On Saturday, December 6, approximately 47 University of Texas at Austin ASE/EM students walked across the stage to receive their diplomas at the Cockrell School of Engineering’s 2014 Fall Commencement Ceremony. This semester, the department proudly granted 38 B.S., 6 M.S. and 3 Ph.D. degrees. The Friday afternoon before commencement, we honored our new graduates and their families with a reception in the halls of WRW. While we are not able to feature every graduating student this fall, we share two exceptional stories below. We can’t wait to see how all of these engineering leaders of tomorrow set out to change the world.

Brian O’Connor, BS ASE 2014

Brian O'Connor

Brian O’Connor graduated with a B.S. in aerospace engineering, where he completed an undergraduate thesis, and a B.A. in Plan II from the College of Liberal Arts. He also contributed to CubeSat projects in the Texas Spacecraft Laboratory, doing optical data analysis and structural modeling.

In the summer of 2103, O’Connor held an internship at the Air Force Research Laboratory, working on multiple spacecraft deployable structures projects. Additionally, he worked as an intern at Bain & Company in the summer of 2014, advising an industrial materials supplier on business unit strategy. O’Connor was also very involved in a wide variety of student organizations during his student career, including LUNAR Council, Sigma Gamma Tau and the Longhorn Singers.

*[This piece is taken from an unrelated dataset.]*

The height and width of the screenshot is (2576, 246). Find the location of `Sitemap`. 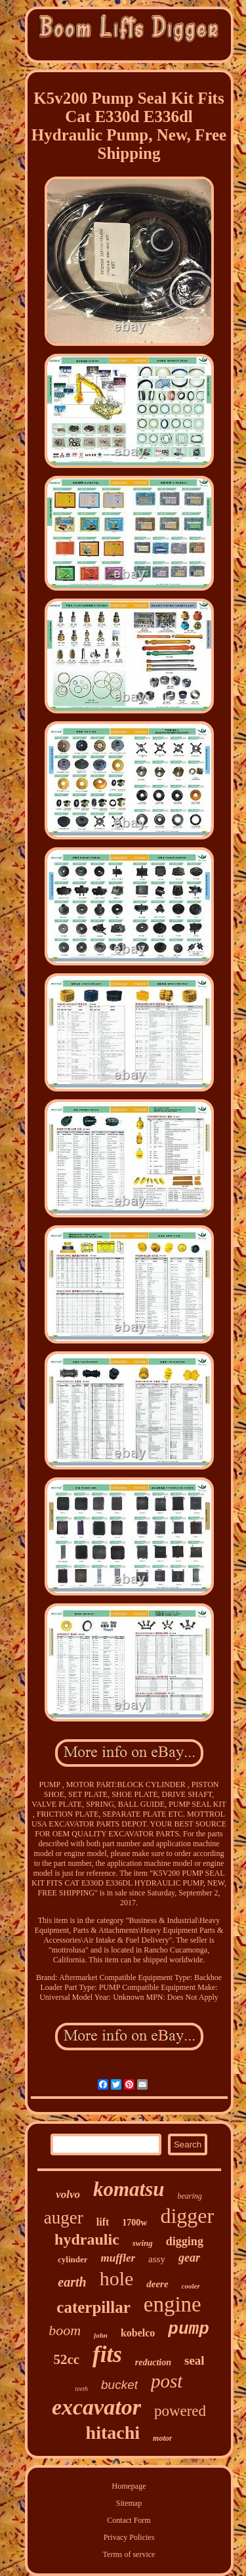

“The best part of my college experience has been UT's diversity of communities and opportunities, in which I've been able to share and learn,” said O’Connor. “My knowledge and thinking have been challenged not only through my curriculum but also through the people I've come to know, and I'm very grateful for how they have helped me change and develop over the past four years.”

After graduation, O’Connor plans to spend the first half of 2015 living in Buenos Aires, Argentina before returning full-time to Bain & Company.

Henri Kjellberg, Ph.D. ASE 2014

Henri Kjellberg

Henri Kjellberg completed his B.S. and M.S. in aerospace engineering in the ASE/EM department and graduated this fall with a Ph.D., also in aerospace engineering. With Dr. Lightsey as his advisor throughout his graduate career, Kjellberg earned a National Defense Science and Engineering Graduate Fellowship in 2008 to work exclusively on tiny satellites called "CubeSats" and funded his Ph.D. through the NASA Space Technology Research Fellowship. His research was mostly focused on developing small satellites and technologies related to their operation.

“I have enjoyed watching six satellites go through the space mission life cycles in my time working at the Texas Spacecraft Laboratory,” said Kjellberg.

Additionally, he earned various smaller fellowships, awards, and grants such as the Thrust 2000 and the Texas Space Grant Consortium scholarship as a student. It was always important that he placed a large importance to apply to any fellowship or scholarship, even if the likelihood of being awarded any given source of funding was small, said Kjellberg.

“I advocate strongly that all graduate students apply for any source of funding for which they are eligible,” said Kjellberg. “I even created a database in our lab of all the successful fellowship essays that any of our fellow students have submitted.”

Kjellberg worked on numerous proposals for a large number of missions, and his faculty advisor was always encouraging when it came to the pursuit of new work for the TSL.

“Learning from him the process that is required to pursue a proposal correctly is probably the most important lesson I have received,” said Kjellberg. “Wherever I end up, my goal will be to bring in new work. I want to propose new tasks and see them accomplished.”